**Task to complete:** Lift out, unaltered, the lines of the material below between the line holding "Side-By-Side Refrigerators" and the line holding "News publication with", counting both.

**Data to examine:**
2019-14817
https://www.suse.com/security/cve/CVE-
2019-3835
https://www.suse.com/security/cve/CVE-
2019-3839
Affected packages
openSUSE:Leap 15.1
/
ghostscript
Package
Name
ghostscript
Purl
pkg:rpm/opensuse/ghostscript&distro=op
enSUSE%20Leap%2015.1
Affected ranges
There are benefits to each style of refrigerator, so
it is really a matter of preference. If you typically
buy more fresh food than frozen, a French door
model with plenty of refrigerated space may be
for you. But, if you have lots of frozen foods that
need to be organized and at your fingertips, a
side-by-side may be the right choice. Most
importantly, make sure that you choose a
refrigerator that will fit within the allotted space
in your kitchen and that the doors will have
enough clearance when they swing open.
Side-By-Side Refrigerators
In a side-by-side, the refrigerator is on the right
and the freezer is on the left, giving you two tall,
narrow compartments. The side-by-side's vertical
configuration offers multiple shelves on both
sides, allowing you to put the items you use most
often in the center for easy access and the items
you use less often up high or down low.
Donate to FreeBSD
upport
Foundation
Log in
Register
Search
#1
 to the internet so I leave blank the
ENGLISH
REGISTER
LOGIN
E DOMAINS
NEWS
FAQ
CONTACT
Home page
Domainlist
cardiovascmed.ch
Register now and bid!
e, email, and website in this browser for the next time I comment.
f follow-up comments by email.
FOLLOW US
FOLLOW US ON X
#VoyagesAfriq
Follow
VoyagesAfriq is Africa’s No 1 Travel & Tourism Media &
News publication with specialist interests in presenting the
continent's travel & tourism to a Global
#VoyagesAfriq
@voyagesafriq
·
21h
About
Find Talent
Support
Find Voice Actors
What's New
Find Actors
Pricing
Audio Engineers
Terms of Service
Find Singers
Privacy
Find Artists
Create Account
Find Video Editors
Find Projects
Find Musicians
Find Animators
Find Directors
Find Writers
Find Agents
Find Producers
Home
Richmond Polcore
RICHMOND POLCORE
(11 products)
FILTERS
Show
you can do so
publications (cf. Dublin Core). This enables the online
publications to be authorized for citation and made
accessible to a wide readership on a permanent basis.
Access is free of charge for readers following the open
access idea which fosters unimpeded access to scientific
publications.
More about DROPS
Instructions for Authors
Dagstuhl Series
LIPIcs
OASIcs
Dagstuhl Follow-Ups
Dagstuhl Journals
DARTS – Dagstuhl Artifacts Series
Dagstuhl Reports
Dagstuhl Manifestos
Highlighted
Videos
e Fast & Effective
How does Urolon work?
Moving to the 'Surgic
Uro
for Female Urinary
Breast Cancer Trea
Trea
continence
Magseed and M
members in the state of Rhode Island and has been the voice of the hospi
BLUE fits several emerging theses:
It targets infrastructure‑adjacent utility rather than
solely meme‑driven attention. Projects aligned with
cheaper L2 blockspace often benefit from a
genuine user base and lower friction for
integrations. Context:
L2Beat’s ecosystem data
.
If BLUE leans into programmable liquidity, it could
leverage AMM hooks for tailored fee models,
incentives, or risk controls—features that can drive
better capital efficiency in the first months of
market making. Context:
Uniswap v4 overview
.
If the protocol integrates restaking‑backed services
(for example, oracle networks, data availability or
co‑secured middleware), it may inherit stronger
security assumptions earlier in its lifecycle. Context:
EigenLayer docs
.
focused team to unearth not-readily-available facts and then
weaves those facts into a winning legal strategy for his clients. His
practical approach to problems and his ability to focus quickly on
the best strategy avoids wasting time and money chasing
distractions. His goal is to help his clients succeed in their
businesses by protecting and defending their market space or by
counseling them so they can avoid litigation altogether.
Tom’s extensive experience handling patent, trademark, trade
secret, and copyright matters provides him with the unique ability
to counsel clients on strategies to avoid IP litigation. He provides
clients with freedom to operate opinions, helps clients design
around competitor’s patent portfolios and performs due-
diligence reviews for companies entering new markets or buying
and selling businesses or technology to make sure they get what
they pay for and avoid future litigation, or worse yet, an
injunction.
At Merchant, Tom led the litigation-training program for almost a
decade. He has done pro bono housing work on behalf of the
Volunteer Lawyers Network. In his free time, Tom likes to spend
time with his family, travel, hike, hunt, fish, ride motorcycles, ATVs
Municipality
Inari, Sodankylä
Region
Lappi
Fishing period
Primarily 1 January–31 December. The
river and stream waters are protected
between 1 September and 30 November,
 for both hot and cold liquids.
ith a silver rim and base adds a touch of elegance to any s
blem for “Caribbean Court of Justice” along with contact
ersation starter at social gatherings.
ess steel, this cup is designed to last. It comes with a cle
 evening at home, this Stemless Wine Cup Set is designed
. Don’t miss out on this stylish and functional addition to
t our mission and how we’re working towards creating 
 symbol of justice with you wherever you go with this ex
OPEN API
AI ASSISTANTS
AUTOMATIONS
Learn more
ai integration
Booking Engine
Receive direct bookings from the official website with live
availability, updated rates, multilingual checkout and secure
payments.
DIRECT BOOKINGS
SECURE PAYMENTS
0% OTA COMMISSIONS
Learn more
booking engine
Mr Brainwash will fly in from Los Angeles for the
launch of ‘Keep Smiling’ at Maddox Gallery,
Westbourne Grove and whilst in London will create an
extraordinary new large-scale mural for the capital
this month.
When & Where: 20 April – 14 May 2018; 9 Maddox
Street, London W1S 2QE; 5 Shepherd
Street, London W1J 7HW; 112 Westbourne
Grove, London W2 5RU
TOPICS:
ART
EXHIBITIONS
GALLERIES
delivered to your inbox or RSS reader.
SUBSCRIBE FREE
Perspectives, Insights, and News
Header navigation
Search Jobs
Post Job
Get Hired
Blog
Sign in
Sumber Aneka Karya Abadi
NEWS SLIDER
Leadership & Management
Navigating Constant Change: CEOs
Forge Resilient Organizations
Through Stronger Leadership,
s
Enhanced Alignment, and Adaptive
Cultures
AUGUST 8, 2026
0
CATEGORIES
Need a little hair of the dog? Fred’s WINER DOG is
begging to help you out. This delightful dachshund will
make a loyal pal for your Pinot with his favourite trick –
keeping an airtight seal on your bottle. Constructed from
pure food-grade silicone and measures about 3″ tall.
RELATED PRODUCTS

**Answer to this exercise:**
Side-By-Side Refrigerators
In a side-by-side, the refrigerator is on the right
and the freezer is on the left, giving you two tall,
narrow compartments. The side-by-side's vertical
configuration offers multiple shelves on both
sides, allowing you to put the items you use most
often in the center for easy access and the items
you use less often up high or down low.
Donate to FreeBSD
upport
Foundation
Log in
Register
Search
#1
 to the internet so I leave blank the
ENGLISH
REGISTER
LOGIN
E DOMAINS
NEWS
FAQ
CONTACT
Home page
Domainlist
cardiovascmed.ch
Register now and bid!
e, email, and website in this browser for the next time I comment.
f follow-up comments by email.
FOLLOW US
FOLLOW US ON X
#VoyagesAfriq
Follow
VoyagesAfriq is Africa’s No 1 Travel & Tourism Media &
News publication with specialist interests in presenting the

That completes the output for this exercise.